--- Data records Enclosed Below ---

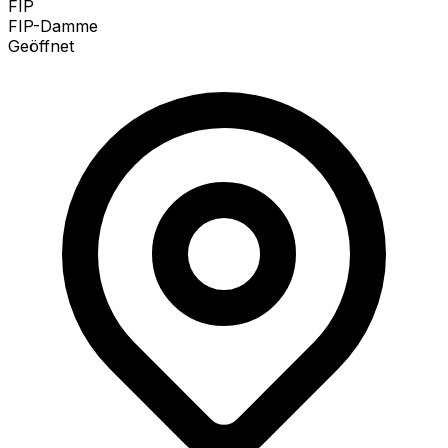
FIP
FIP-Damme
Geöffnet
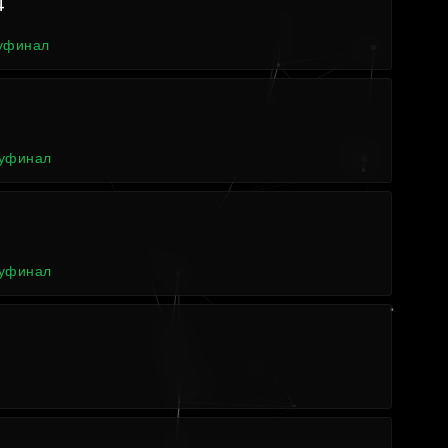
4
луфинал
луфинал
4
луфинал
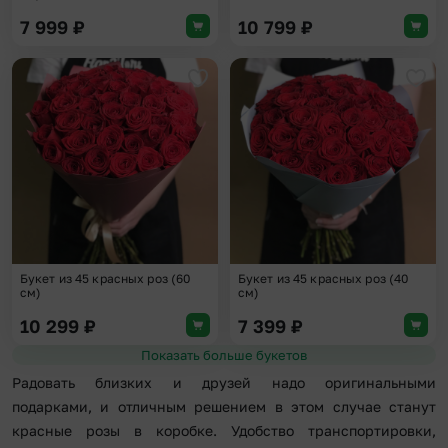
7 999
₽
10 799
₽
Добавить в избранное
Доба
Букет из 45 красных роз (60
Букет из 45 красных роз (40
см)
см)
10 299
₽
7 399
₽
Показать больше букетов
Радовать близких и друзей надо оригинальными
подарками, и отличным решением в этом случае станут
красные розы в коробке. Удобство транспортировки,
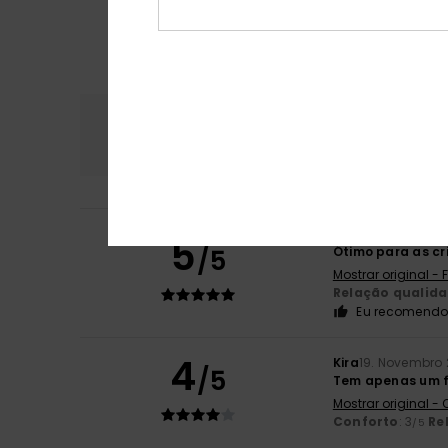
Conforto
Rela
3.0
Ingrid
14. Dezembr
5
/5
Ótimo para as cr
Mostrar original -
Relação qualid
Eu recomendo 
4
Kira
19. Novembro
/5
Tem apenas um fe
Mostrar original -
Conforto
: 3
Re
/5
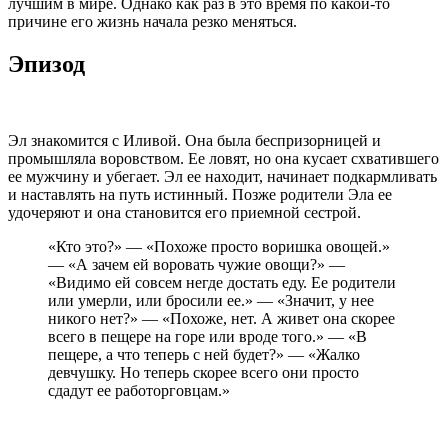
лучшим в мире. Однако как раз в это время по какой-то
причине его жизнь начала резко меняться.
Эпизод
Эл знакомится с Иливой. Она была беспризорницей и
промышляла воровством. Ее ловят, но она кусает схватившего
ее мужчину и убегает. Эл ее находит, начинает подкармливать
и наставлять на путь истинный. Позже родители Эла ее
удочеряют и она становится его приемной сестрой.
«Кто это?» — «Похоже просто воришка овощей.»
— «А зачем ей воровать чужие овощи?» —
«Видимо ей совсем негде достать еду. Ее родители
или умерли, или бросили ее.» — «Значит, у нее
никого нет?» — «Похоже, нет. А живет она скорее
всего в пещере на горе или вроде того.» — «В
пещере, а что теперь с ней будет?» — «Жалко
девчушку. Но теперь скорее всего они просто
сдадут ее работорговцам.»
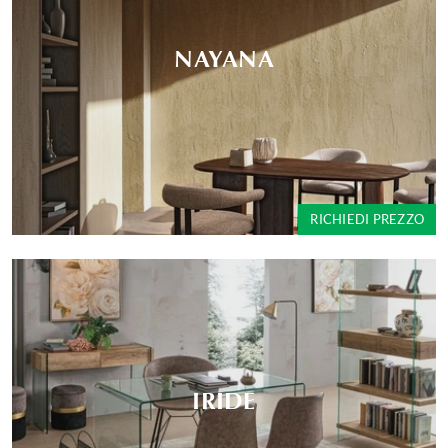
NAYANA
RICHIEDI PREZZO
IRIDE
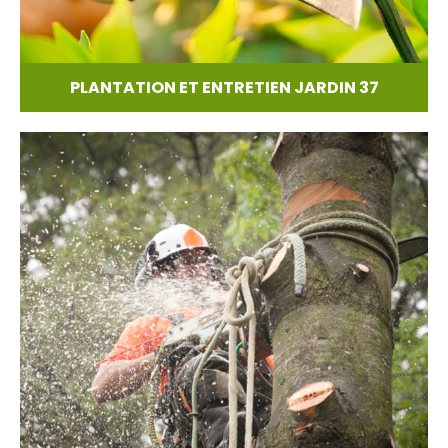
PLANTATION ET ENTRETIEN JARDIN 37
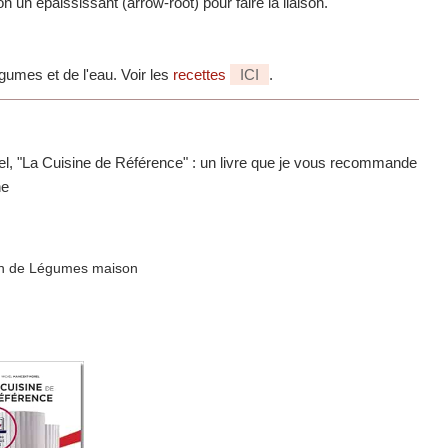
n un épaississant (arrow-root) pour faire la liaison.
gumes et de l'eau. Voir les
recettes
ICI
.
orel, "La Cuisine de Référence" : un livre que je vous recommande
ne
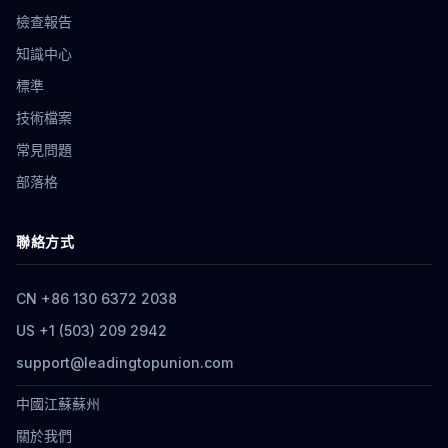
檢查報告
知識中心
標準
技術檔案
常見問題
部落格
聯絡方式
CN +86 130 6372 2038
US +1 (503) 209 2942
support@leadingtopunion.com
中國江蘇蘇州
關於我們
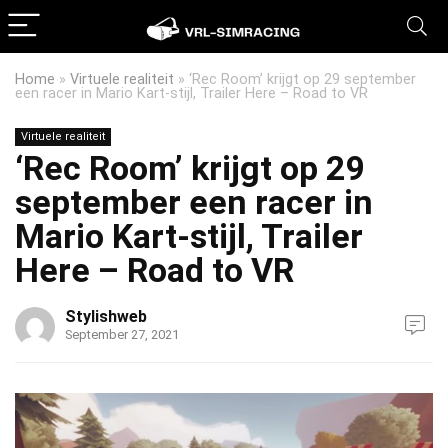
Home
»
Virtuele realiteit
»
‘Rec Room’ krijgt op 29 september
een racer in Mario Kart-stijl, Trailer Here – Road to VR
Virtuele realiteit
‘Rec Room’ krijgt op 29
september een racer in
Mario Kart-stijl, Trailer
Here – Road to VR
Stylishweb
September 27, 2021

--- End of Enclosed Data records ---

Among the entries, work out how many lines include the word "stijl". Answer with that number only.

2